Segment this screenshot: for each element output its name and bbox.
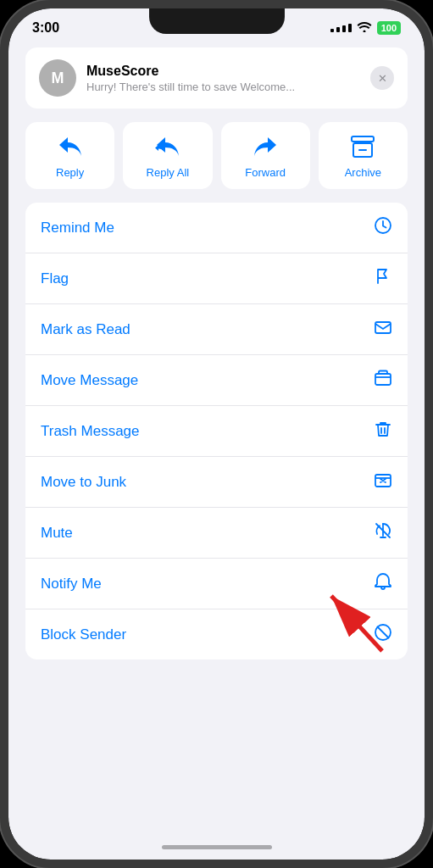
volume-down-button[interactable] [0,195,2,229]
action-buttons-row: Reply Reply All [25,122,408,189]
reply-label: Reply [56,166,84,179]
move-to-junk-icon [374,470,392,493]
email-info: MuseScore Hurry! There's still time to s… [86,64,360,93]
archive-label: Archive [345,166,381,179]
mute-item[interactable]: Mute [25,508,408,559]
mute-icon [374,521,392,544]
signal-dot-4 [348,24,352,32]
move-message-label: Move Message [41,372,138,389]
status-time: 3:00 [32,20,59,36]
block-sender-label: Block Sender [41,626,126,643]
email-preview: Hurry! There's still time to save Welcom… [86,81,360,93]
mute-label: Mute [41,525,73,542]
notify-me-item[interactable]: Notify Me [25,559,408,609]
status-right: 100 [330,21,401,35]
reply-button[interactable]: Reply [25,122,114,189]
signal-dot-1 [330,29,334,32]
signal-dot-3 [342,25,346,32]
avatar: M [39,59,76,97]
volume-up-button[interactable] [0,144,2,178]
notify-me-label: Notify Me [41,576,102,593]
email-sender: MuseScore [86,64,360,79]
forward-label: Forward [245,166,286,179]
svg-line-9 [378,627,389,638]
trash-message-item[interactable]: Trash Message [25,406,408,457]
remind-me-icon [374,216,392,239]
move-to-junk-item[interactable]: Move to Junk [25,457,408,508]
mark-as-read-label: Mark as Read [41,321,130,338]
block-sender-item[interactable]: Block Sender [25,609,408,659]
mark-as-read-icon [374,318,392,341]
trash-message-icon [374,420,392,442]
svg-rect-4 [375,374,391,385]
phone-screen: 3:00 100 [8,8,425,860]
email-header-card: M MuseScore Hurry! There's still time to… [25,47,408,108]
reply-all-label: Reply All [147,166,190,179]
remind-me-label: Remind Me [41,220,114,236]
battery-indicator: 100 [377,21,401,35]
trash-message-label: Trash Message [41,423,140,440]
notify-me-icon [374,572,392,595]
flag-item[interactable]: Flag [25,253,408,304]
reply-all-button[interactable]: Reply All [123,122,212,189]
reply-all-icon [153,136,182,161]
move-to-junk-label: Move to Junk [41,474,126,491]
home-indicator [162,845,272,849]
svg-rect-3 [375,322,391,333]
signal-dot-2 [336,27,340,32]
signal-icon [330,24,352,32]
close-button[interactable]: ✕ [370,66,394,90]
main-content: M MuseScore Hurry! There's still time to… [8,39,425,676]
archive-icon [351,136,375,161]
move-message-item[interactable]: Move Message [25,355,408,406]
svg-rect-0 [352,136,374,142]
notch [149,8,285,34]
forward-icon [253,136,278,161]
forward-button[interactable]: Forward [221,122,310,189]
phone-frame: 3:00 100 [0,0,433,868]
flag-label: Flag [41,270,69,287]
block-sender-icon [374,623,392,646]
flag-icon [374,267,392,290]
archive-button[interactable]: Archive [319,122,408,189]
wifi-icon [357,21,372,35]
move-message-icon [374,369,392,392]
menu-list: Remind Me Flag [25,203,408,659]
reply-icon [58,136,83,161]
mark-as-read-item[interactable]: Mark as Read [25,304,408,355]
remind-me-item[interactable]: Remind Me [25,203,408,253]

• _Assignment_
Output the entries verbatim, skipping images.

• _Response box_
Segment this screenshot: for each element output its name and bbox.
volume-down-button[interactable] [0,195,2,229]
action-buttons-row: Reply Reply All [25,122,408,189]
reply-label: Reply [56,166,84,179]
move-to-junk-icon [374,470,392,493]
email-info: MuseScore Hurry! There's still time to s… [86,64,360,93]
archive-label: Archive [345,166,381,179]
mute-item[interactable]: Mute [25,508,408,559]
mute-icon [374,521,392,544]
signal-dot-4 [348,24,352,32]
move-message-label: Move Message [41,372,138,389]
status-time: 3:00 [32,20,59,36]
block-sender-label: Block Sender [41,626,126,643]
email-preview: Hurry! There's still time to save Welcom… [86,81,360,93]
mute-label: Mute [41,525,73,542]
notify-me-item[interactable]: Notify Me [25,559,408,609]
status-right: 100 [330,21,401,35]
reply-button[interactable]: Reply [25,122,114,189]
signal-dot-1 [330,29,334,32]
signal-dot-3 [342,25,346,32]
avatar: M [39,59,76,97]
volume-up-button[interactable] [0,144,2,178]
notify-me-label: Notify Me [41,576,102,593]
email-sender: MuseScore [86,64,360,79]
forward-label: Forward [245,166,286,179]
svg-line-9 [378,627,389,638]
trash-message-item[interactable]: Trash Message [25,406,408,457]
remind-me-icon [374,216,392,239]
move-to-junk-item[interactable]: Move to Junk [25,457,408,508]
mark-as-read-label: Mark as Read [41,321,130,338]
block-sender-item[interactable]: Block Sender [25,609,408,659]
mark-as-read-icon [374,318,392,341]
trash-message-icon [374,420,392,442]
svg-rect-4 [375,374,391,385]
phone-screen: 3:00 100 [8,8,425,860]
email-header-card: M MuseScore Hurry! There's still time to… [25,47,408,108]
reply-all-label: Reply All [147,166,190,179]
remind-me-label: Remind Me [41,220,114,236]
battery-indicator: 100 [377,21,401,35]
trash-message-label: Trash Message [41,423,140,440]
notify-me-icon [374,572,392,595]
flag-item[interactable]: Flag [25,253,408,304]
reply-all-button[interactable]: Reply All [123,122,212,189]
reply-all-icon [153,136,182,161]
move-to-junk-label: Move to Junk [41,474,126,491]
home-indicator [162,845,272,849]
svg-rect-3 [375,322,391,333]
signal-dot-2 [336,27,340,32]
signal-icon [330,24,352,32]
close-button[interactable]: ✕ [370,66,394,90]
main-content: M MuseScore Hurry! There's still time to… [8,39,425,676]
archive-icon [351,136,375,161]
move-message-item[interactable]: Move Message [25,355,408,406]
svg-rect-0 [352,136,374,142]
notch [149,8,285,34]
forward-icon [253,136,278,161]
forward-button[interactable]: Forward [221,122,310,189]
phone-frame: 3:00 100 [0,0,433,868]
flag-label: Flag [41,270,69,287]
block-sender-icon [374,623,392,646]
flag-icon [374,267,392,290]
archive-button[interactable]: Archive [319,122,408,189]
wifi-icon [357,21,372,35]
move-message-icon [374,369,392,392]
menu-list: Remind Me Flag [25,203,408,659]
reply-icon [58,136,83,161]
mark-as-read-item[interactable]: Mark as Read [25,304,408,355]
remind-me-item[interactable]: Remind Me [25,203,408,253]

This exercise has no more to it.